*** Opening MATERIALS PROVIDED ***

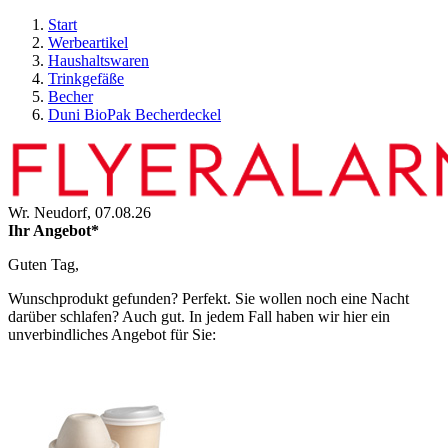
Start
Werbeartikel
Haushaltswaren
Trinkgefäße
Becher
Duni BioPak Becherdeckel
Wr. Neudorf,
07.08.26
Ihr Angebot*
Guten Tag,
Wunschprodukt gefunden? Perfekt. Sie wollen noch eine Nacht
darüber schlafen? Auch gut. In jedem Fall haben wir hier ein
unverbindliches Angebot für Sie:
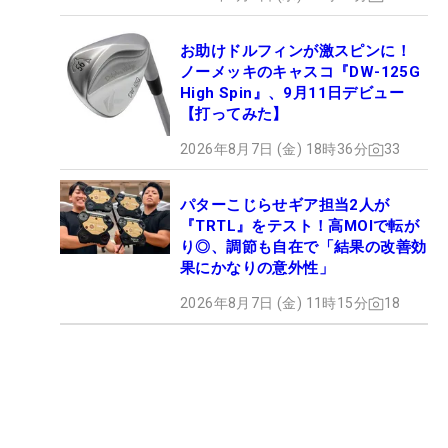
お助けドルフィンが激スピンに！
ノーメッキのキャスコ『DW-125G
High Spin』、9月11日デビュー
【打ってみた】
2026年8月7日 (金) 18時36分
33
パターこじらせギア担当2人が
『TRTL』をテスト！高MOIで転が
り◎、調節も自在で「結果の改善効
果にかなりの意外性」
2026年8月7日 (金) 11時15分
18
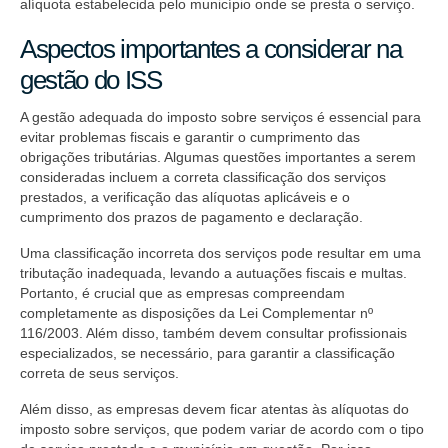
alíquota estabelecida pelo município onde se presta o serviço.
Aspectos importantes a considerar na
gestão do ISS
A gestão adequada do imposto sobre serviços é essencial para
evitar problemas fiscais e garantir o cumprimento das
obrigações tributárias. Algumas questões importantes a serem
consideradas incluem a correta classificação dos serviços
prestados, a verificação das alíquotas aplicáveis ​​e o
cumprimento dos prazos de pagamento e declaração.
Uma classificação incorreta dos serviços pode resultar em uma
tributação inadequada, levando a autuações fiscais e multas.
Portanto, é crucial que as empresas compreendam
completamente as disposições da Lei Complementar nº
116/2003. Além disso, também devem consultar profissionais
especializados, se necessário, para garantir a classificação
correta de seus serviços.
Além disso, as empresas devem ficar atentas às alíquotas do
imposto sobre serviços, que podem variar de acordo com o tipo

*** Closing MATERIALS PROVIDED ***

Scan the data above and report each line in which "importantes" is present.

Aspectos importantes a considerar na
obrigações tributárias. Algumas questões importantes a serem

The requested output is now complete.